United States sided with Spain's Repsol position in the dispute over the seizure of a majority stake in YPF by the administration of Argentine President Cristina Fernandez last year, a dispute which remains unresolved over compensation for the assets.
Of course, the United States does not back the nationalization of assets, so definitively we support Repsol regarding this issue, said US Secretary of Energy Ernest Moniz, when asked about the issue by Spain's government news agency.
The statement was made at a meeting with the media in the US embassy in Madrid.
However Secretary Moniz was careful in not getting involved in the 'specifics' regarding the agreement reached by US oil corporation Chevron and YPF to explore and exploit Argentina's massive Vaca Muerta shale gas and oil deposits in Patagonia and at the heart of the Spain/Argentina dispute.
Following the announcement of the agreement Repsol launched a legal offensive against Chevron, considering that the US company was taking advantage with full knowledge of events of the 'illicit seizure'.
In April 2012, the Argentine government seized 51% of YPF shares, all from Repsol, without yet having reached a compensation agreement.
Last December Repsol presented a request before the World Bank investment arbitrations centre (International centre for settlement of investment disputes) demanding compensation for the seizure of a majority stake in YPF and which the Spanish company described as an 'dispossession'.
The Obama administration has always rejected the way Argentine seized a majority control of YPF, and has supported Spain in its claims but it is the first time it is made public following the agreement of Chevron with YPF.
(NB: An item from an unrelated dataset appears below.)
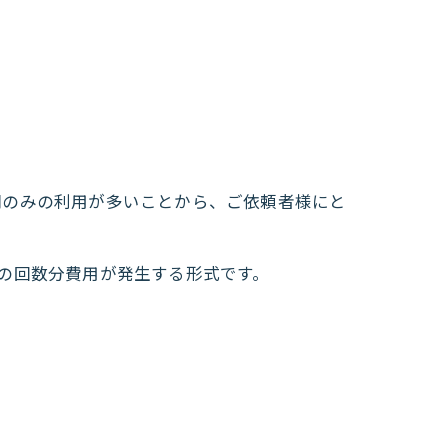
関のみの利用が多いことから、ご依頼者様にと
の回数分費用が発生する形式です。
At the time, then Secretary of State Hillary Clinton said that decisions taken by different countries are decisions they must justify themselves and must live with them.
However she added that the Argentine nationalization would be a very much debated measure and from the US point of view, an open energy and basic goods market is the best for competition and market access.
However State Department spokesperson Mark Toner said at the time that the decision from the government of Cristina Fernandez ”has the potential of adversely affecting the Argentine economy and worsen the investment climate in Argentina.